== EXERCISE DETAILS ==
Leaving out only the pictures, write out all the entries exactly.
Start of SUPPLIED ENTRIES
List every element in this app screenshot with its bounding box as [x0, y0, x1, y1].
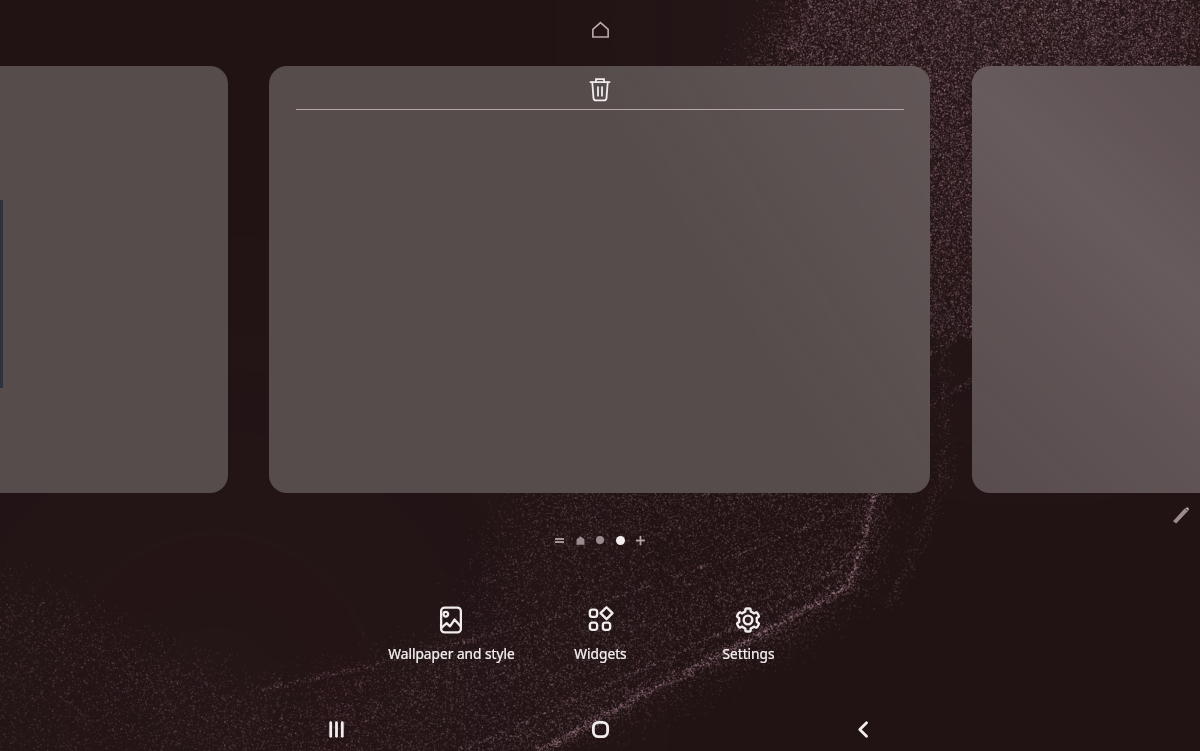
button[interactable]: Home	[576, 705, 624, 751]
button[interactable]: Page 3 selected	[608, 528, 632, 552]
staticText: Widgets	[574, 644, 627, 663]
button[interactable]: Add page	[628, 528, 652, 552]
button[interactable]	[0, 66, 228, 493]
button[interactable]: Remove page	[590, 77, 610, 101]
button[interactable]: Wallpaper and style	[361, 600, 541, 663]
button[interactable]: Recent apps	[312, 705, 360, 751]
button[interactable]: Page settings	[547, 528, 571, 552]
button[interactable]: Page 2	[588, 528, 612, 552]
button[interactable]: Back	[839, 705, 887, 751]
button[interactable]: Widgets	[510, 600, 690, 663]
button[interactable]: Home page	[568, 528, 592, 552]
staticText: Settings	[722, 644, 775, 663]
button[interactable]: Edit	[1166, 499, 1196, 529]
button[interactable]: Home screen settings	[584, 14, 616, 46]
staticText: Wallpaper and style	[388, 644, 515, 663]
button[interactable]	[972, 66, 1200, 493]
button[interactable]: Remove page	[269, 66, 930, 493]
button[interactable]: Settings	[658, 600, 838, 663]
End of SUPPLIED ENTRIES
== EXERCISE ANSWER ==
List every element in this app screenshot with its bounding box as [x0, y0, x1, y1].
button[interactable]: Home	[576, 705, 624, 751]
button[interactable]: Page 3 selected	[608, 528, 632, 552]
staticText: Widgets	[574, 644, 627, 663]
button[interactable]: Add page	[628, 528, 652, 552]
button[interactable]	[0, 66, 228, 493]
button[interactable]: Remove page	[590, 77, 610, 101]
button[interactable]: Wallpaper and style	[361, 600, 541, 663]
button[interactable]: Recent apps	[312, 705, 360, 751]
button[interactable]: Page settings	[547, 528, 571, 552]
button[interactable]: Page 2	[588, 528, 612, 552]
button[interactable]: Back	[839, 705, 887, 751]
button[interactable]: Widgets	[510, 600, 690, 663]
button[interactable]: Home page	[568, 528, 592, 552]
staticText: Settings	[722, 644, 775, 663]
button[interactable]: Edit	[1166, 499, 1196, 529]
button[interactable]: Home screen settings	[584, 14, 616, 46]
staticText: Wallpaper and style	[388, 644, 515, 663]
button[interactable]	[972, 66, 1200, 493]
button[interactable]: Remove page	[269, 66, 930, 493]
button[interactable]: Settings	[658, 600, 838, 663]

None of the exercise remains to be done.